Já a história do nome “Amoladores de Facas” é mais complexa, interessante e divertida. No meu primeiro semestre no curso de Psicologia, tivemos o prazer de ler o primeiro e o segundo capítulos do livro “A Cidade dos Sábios”, por Luis Antônio Baptista, para a disciplina de Psicologia Social I. Pessoalmente, acredito que a melhor definição para este livro é utter crap, que em inglês coloquial significa “besteira total”. Para os que entendem um pouco o “Universo Psi” (este termo criado por membros de nossa própria classe, e demonstra de maneira impecável nosso autismo em relação às coisas externas à Psicologia), imaginam que eu, sendo um estudante de primeiro semestre na época e portanto sem filiação à linha teórica alguma, gostei dos textos, e fiquei bastante entusiasmado com as discussões subseqüentes à leitura, apesar de não ter entendido nem a metade do que tinha lido. O primeiro capítulo desta obra prima da literatura de banheiro brasileira não era linear, mas dividido em vários casos menores, diferentes e aparentemente não relacionadas umas com as outras, exceto pelo fato que contavam as histórias de pessoas vítimas de uma sociedade cruel e insensível, dirigida por eminentes médicos e especialistas que destruíam a subjetividade humana com suas “disciplinas de controle tecnológicas”, e composta por um grande número de pessoas que o autor denominou “amoladores de facas”, pessoas que não dão a punhalada final, mas que estão sempre a afiar a fria faca que daria o golpe final. Algum tempo depois desta leitura, dois ou três meses, me sentia desconfortável com as aulas de Psicologia Social e seu sentimentalismo político exacerbado, e percebi que outras pessoas compartilhavam este sentimento. Por puro deboche, passamos a nos denominar “amoladores de facas” e que, ao contrário do que diz Baptista, somos poucos, somos ágeis, amamos ciência e tecnologia e possuímos um forte espírito de contestação (tão forte que alguns de nós considera o uso da palavra “espírito” um exemplo de crendice na Psicologia). Mas ele estava certo em um ponto: somos cruéis. Ou melhor dizendo, cáusticos. Nos inspiramos em pessoas como William James, Karl Popper e Gregory House.

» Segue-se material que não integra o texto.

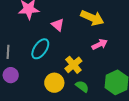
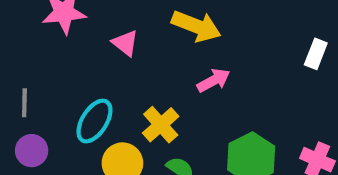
cyan ellipse: (40, 49) -> (94, 121), moved

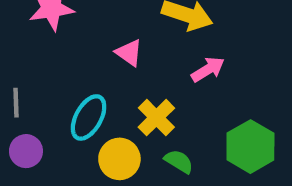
pink triangle: (125, 43) -> (129, 53), moved

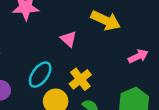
pink arrow: (208, 69) -> (138, 56), moved

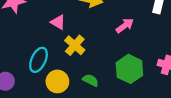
yellow cross: (80, 79) -> (75, 45), moved

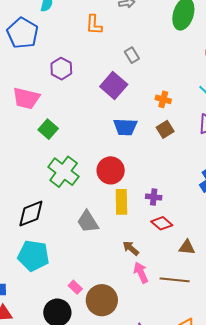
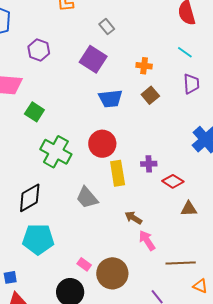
red diamond: (162, 223) -> (173, 181), moved
brown line: (175, 280) -> (181, 263), moved

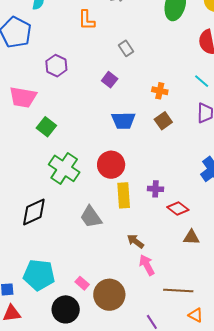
purple square: (93, 59) -> (110, 80), size x0.6
cyan pentagon: (38, 239) -> (39, 275), moved

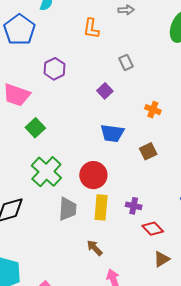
brown square: (163, 121) -> (148, 151), moved
gray trapezoid: (91, 217) -> (68, 209), moved, turned -150
brown triangle: (191, 237) -> (162, 259), turned -42
brown arrow: (135, 241) -> (95, 248), moved

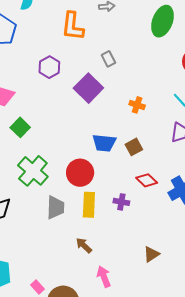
orange L-shape: (91, 28) -> (73, 26), size x1.4
purple hexagon: (54, 69) -> (49, 67), moved
purple square: (105, 91) -> (88, 88), size x1.8
blue trapezoid: (112, 133) -> (104, 143), moved
red diamond: (153, 229) -> (147, 180), moved

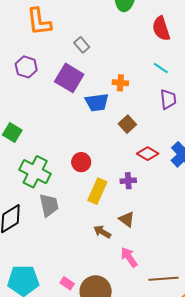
blue trapezoid: (104, 143) -> (97, 102), moved
red circle: (80, 173) -> (81, 162), size x0.7
yellow rectangle: (89, 205) -> (97, 191), turned 35
gray trapezoid: (55, 207) -> (49, 205), moved
brown triangle: (151, 254) -> (127, 219), moved, turned -36

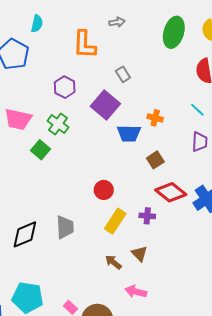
red diamond: (148, 154) -> (171, 192), size x1.4
green cross: (35, 172) -> (58, 124), moved, size x0.7
pink arrow: (129, 257) -> (136, 292), turned -50

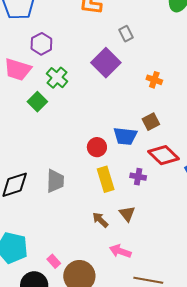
purple hexagon: (65, 87) -> (41, 44), moved
blue trapezoid: (129, 133) -> (125, 136), moved
yellow rectangle: (115, 221) -> (106, 179), turned -55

O primeiro foi o fundador da Psicologia e da Filosofia nos Estados Unidos, o segundo um dos mais influentes epistemólogos do mundo e o terceiro um médico de ficção famoso por suas habilidades de diagnóstico e brutal honestidade. Poderia citar muitos outros aqui, mas cito apenas estes três por representarem de forma perfeita as qualidades que admiramos: raciocínio lógico, clareza de pensamento e capacidade de elaborar frases curtas, grossas, altamente cortantes e ainda assim hilariantes em curtíssimos período de tempo. Pessoalmente, ser um Amolador de Facas ganhou um outro significado: de estar constantemente afiando a própria mente, sempre preparado para discutir de forma democrática e aberta, pronto para rebater contra-argumentos ruins e reconsiderar a própria posição diante dos fatos, ao invés de se agarrar a uma crença até a morte e atacar pessoalmente aqueles opostos à minha opinião.

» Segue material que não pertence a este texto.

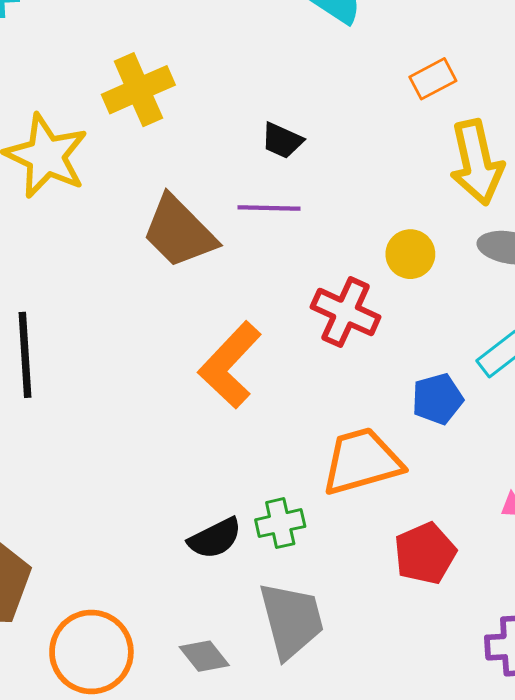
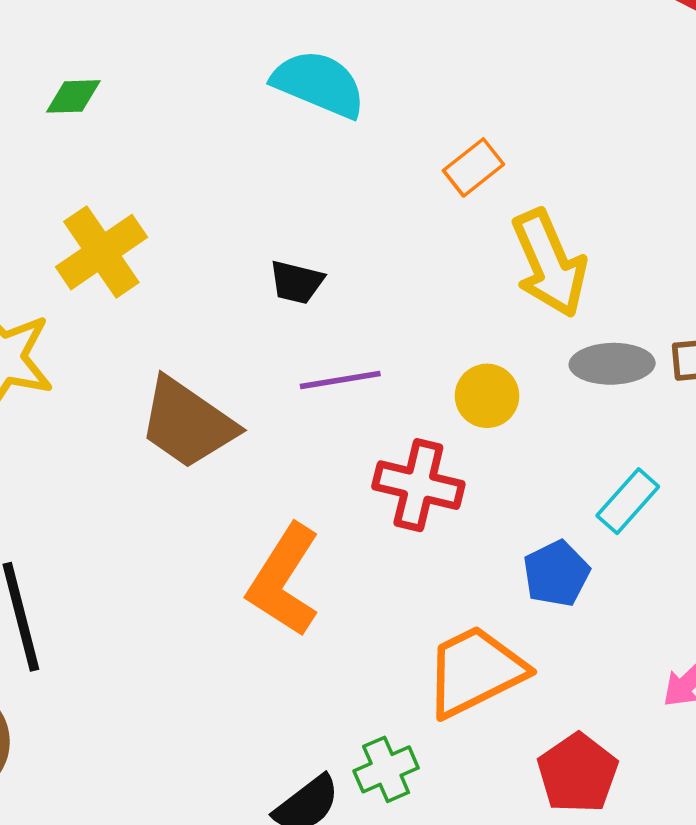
purple line: (269, 208) -> (340, 380), moved

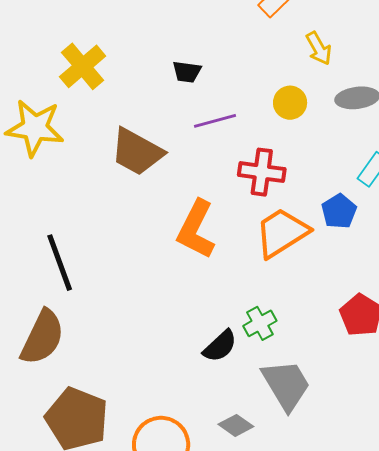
yellow arrow: (549, 263) -> (319, 48), size x0.6
yellow circle: (487, 396) -> (290, 103), moved
orange trapezoid: (475, 671) -> (282, 233), moved

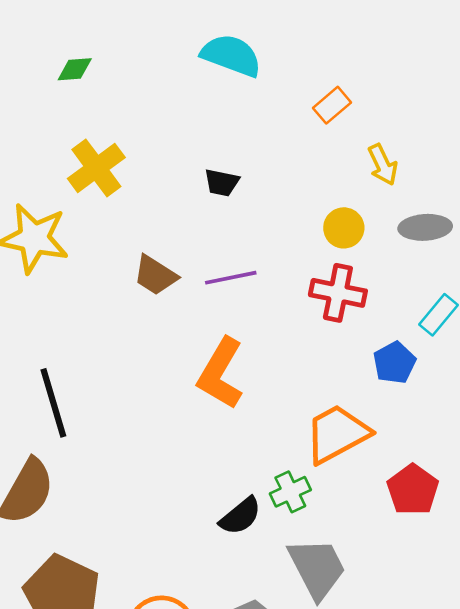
purple line: (215, 121) -> (231, 278), moved
brown trapezoid: (137, 152) -> (155, 275), size x0.7
red cross: (262, 172) -> (338, 293), moved
orange trapezoid: (282, 233) -> (337, 434), moved

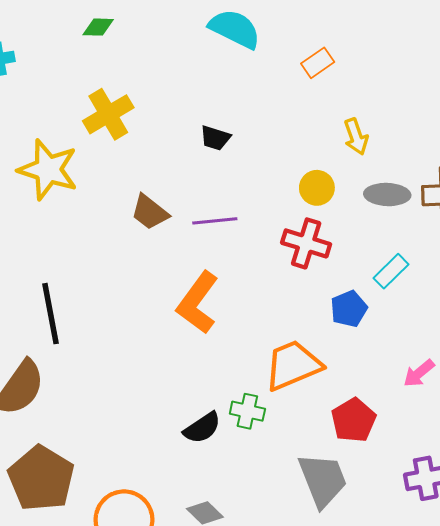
orange rectangle: (332, 105) -> (318, 63), moved
green cross: (290, 492) -> (247, 411), turned 32
gray trapezoid: (317, 568) -> (323, 480), moved

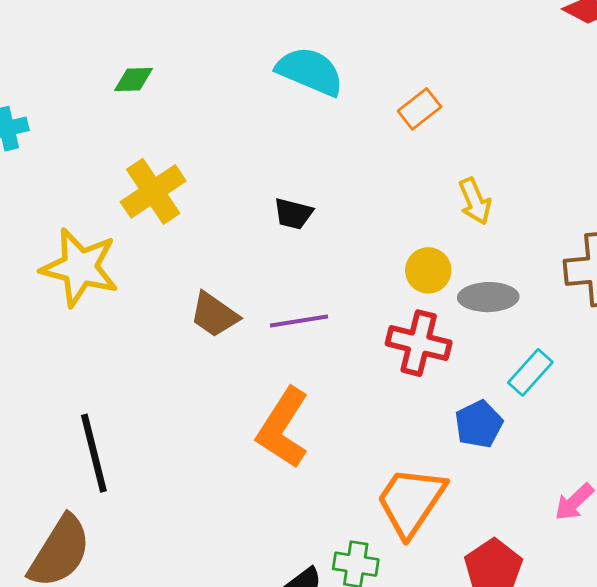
gray ellipse: (387, 195) -> (488, 297), moved
orange trapezoid: (293, 365) -> (411, 501), turned -30

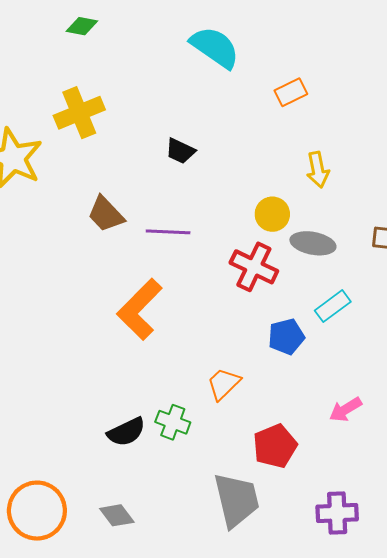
orange trapezoid: (411, 501) -> (224, 384), size x0.6

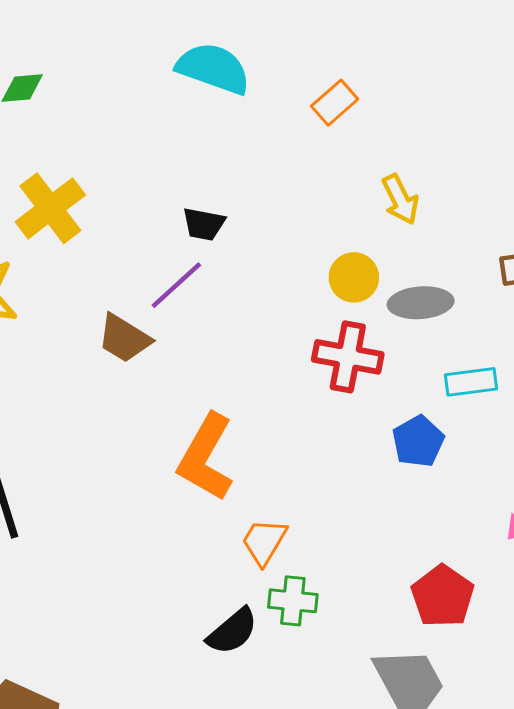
purple line: (168, 232) -> (176, 285), moved, turned -30
cyan rectangle: (333, 306) -> (471, 382), turned 44
orange trapezoid: (224, 384) -> (264, 542), moved

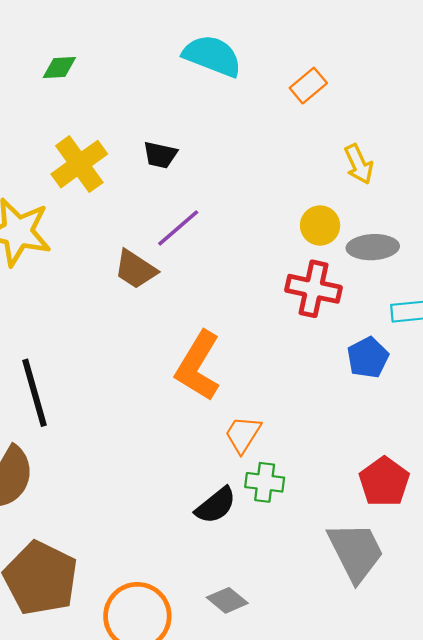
black trapezoid: (204, 224) -> (160, 155), moved

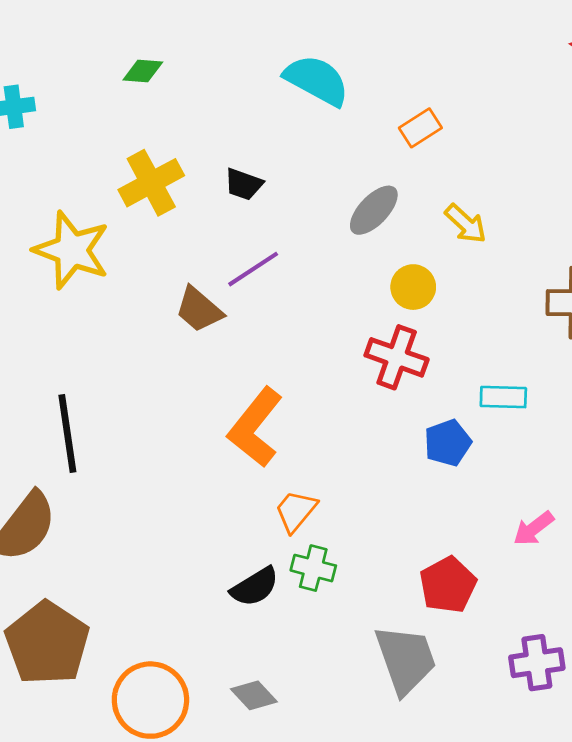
yellow arrow: (359, 164) -> (466, 224), turned -30
gray ellipse: (373, 247) -> (374, 210), moved, turned -51

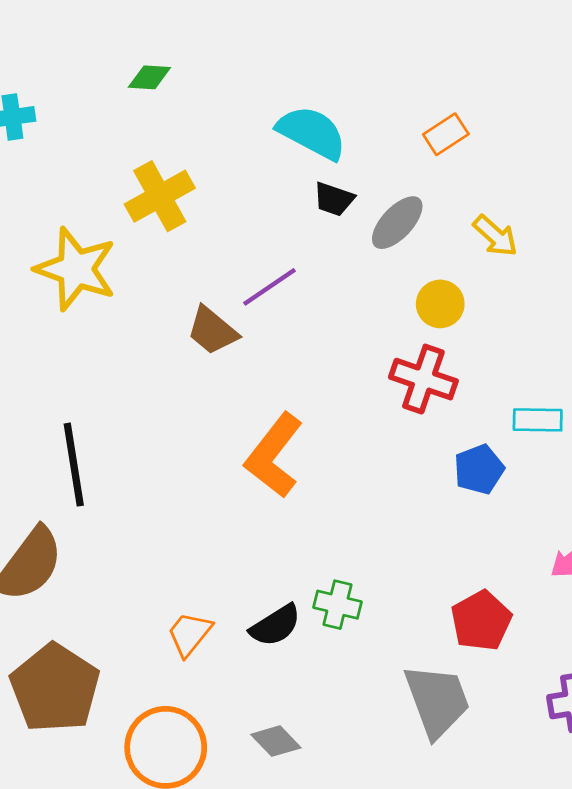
cyan semicircle: (317, 80) -> (312, 133), moved
black trapezoid: (244, 184) -> (334, 199), moved
orange trapezoid: (296, 511) -> (189, 634), moved

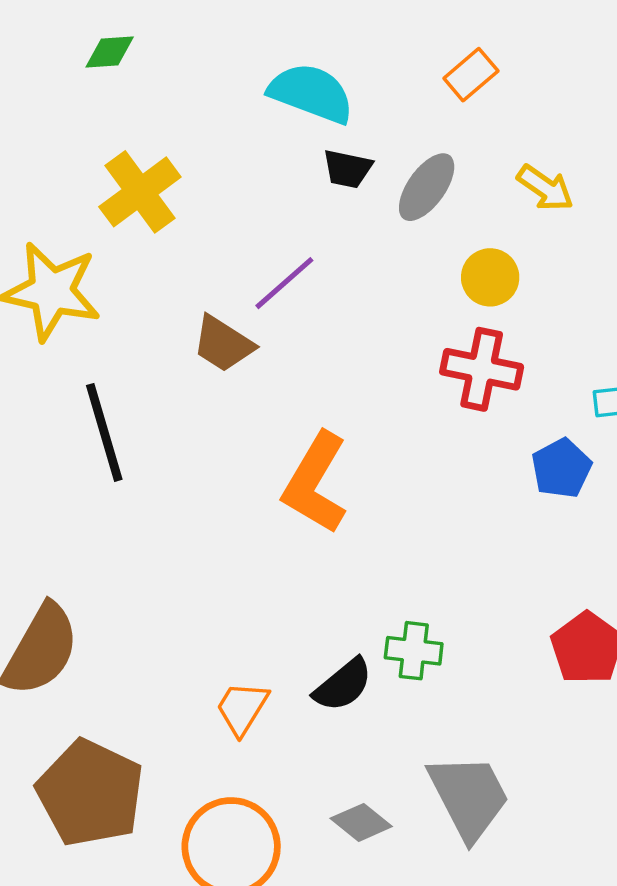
black line: (74, 465) -> (104, 432), moved
gray trapezoid: (437, 701) -> (469, 797), moved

Enfim, o blog dos Amoladores de Facas está por demais ligado a assuntos científicos e, portanto, não há espaço lá para que eu possa falar de tópicos mais amenos, como arte, literatura ou minha vida pessoal. Poderia fazer isto sob o disfarce de um estudo fenomenológico, ou à guisa de iniciar um artigo mais sério, mas ainda assim não me sentiria a vontade, pois ainda seria uma peça deslocada.

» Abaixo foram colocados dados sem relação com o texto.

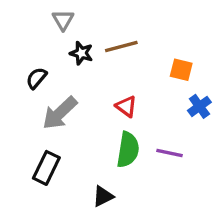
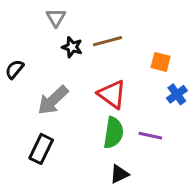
black semicircle: (36, 78) -> (15, 69), moved
red triangle: (126, 106) -> (112, 94), size x1.5
black triangle: (103, 196) -> (119, 174), moved

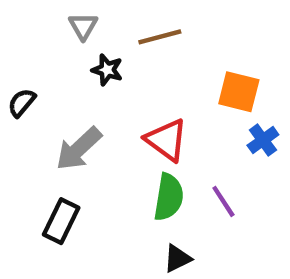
brown line: (107, 41) -> (160, 37), moved
orange square: (161, 62) -> (239, 92), size x1.4
purple line: (150, 136) -> (223, 201), turned 45

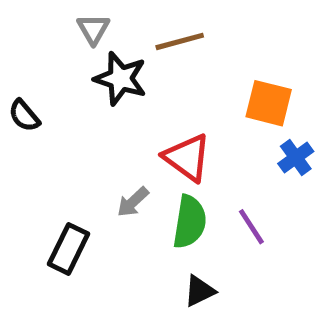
black star: (107, 70) -> (120, 79), size x1.5
black semicircle: (22, 103) -> (24, 116), turned -80
gray arrow: (79, 149) -> (133, 202), moved, size x0.6

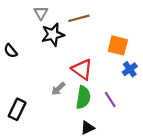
black star: (120, 79) -> (53, 35), turned -30
black rectangle: (69, 249) -> (17, 109), moved

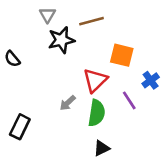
orange square: (118, 45) -> (122, 55), moved
red triangle: (82, 69) -> (95, 80), turned 40
purple line: (110, 100) -> (129, 100), moved

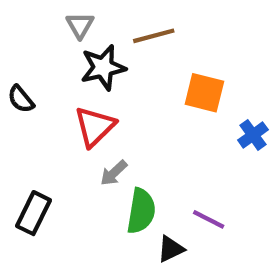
red triangle: (95, 80) -> (95, 127), moved
purple line: (129, 100) -> (209, 219), moved, turned -30
green semicircle: (97, 113) -> (141, 211), moved

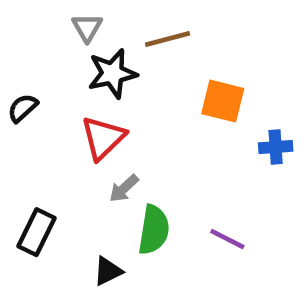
black semicircle: (21, 99) -> (23, 108), turned 88
blue cross: (253, 135) -> (276, 147), turned 32
black triangle: (171, 249) -> (108, 271), moved

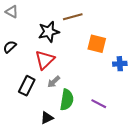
gray triangle: (87, 27) -> (12, 12), moved, turned -32
black rectangle: (37, 232) -> (27, 86), moved

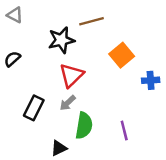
orange square: (97, 44) -> (122, 55), turned 36
red triangle: (45, 60) -> (71, 75), moved
purple line: (99, 104) -> (124, 131), turned 49

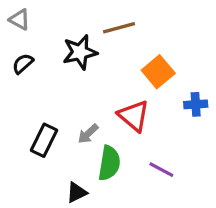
black semicircle: (12, 59) -> (23, 64), moved
red triangle: (71, 75) -> (134, 116), moved, turned -36
purple line: (124, 131) -> (161, 170), turned -48

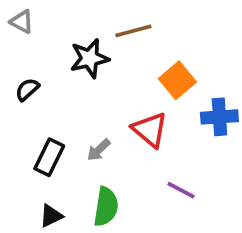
black semicircle: (23, 64) -> (27, 89), moved
blue cross: (196, 104) -> (219, 117), size x1.4
green semicircle: (109, 163) -> (106, 207), moved
black triangle: (77, 192) -> (51, 216), moved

Então, baseado nesta sensação de que as palavras escolhidas para nomear os outros blogs em que escrevo me tolhem a escrita (algo bastante paradoxal), decidi criar meu próprio blog. Essa era uma idéia antiga, que me passava pela cabeça todas as vezes que desapontava-me com o Roqueiro & Alcoólatra, seja por ser o único ali a fazer atualizações com constância, seja por que sentia-me de mãos atadas pelo título e subtítulo do blog. Mas descartava essa possibilidade, pois acreditava que poderia escrever tudo que quisesse ali mesmo, e por que encarava como traição ao Huginn, amigo há tanto tempo, escrever em outro lugar. Mas essa idéia voltou, e com força total há dois dias atrás, quando me encontrei com uma amiga para pôr a conversa em dia. Assídua leitora de meus posts, pela primeira vez ouvia críticas dela sobre minhas atualizações. Segundo ela, estava obcecado tão com números, médias estatísticas e “mostrar serviço” que deixei de lado aquilo que faz meus textos tão bons de ler: o empenho e a qualidade. De fato, ela estava certa, pois tinha metido em minha cabeça que este ano o R&A teria pelo menos três atualizações diárias, e que para isso eu faria mais posts com imagens e vídeos, e diminuiria o volume de conteúdo escrito, que várias vezes fora criticado pelo Huginn por ser extenso demais. E devo acrescentar que minhas atualizações mais recentes não são só ruins de ler: foram ruins de escrever. Era sempre um processo não-natural, forçado. Várias vezes por dia me via pensando “preciso atualizar... estou oito posts atrás do previso... faço quatro posts hoje, quatro amanhã e assim eu consigo por as coisas em dia”. Era como espremer frutas cristalizadas para fazer suco. Além disso, como descobri há pouco tempo, frustrei uma companheira de blog por causa dessa minha atitude obsessiva.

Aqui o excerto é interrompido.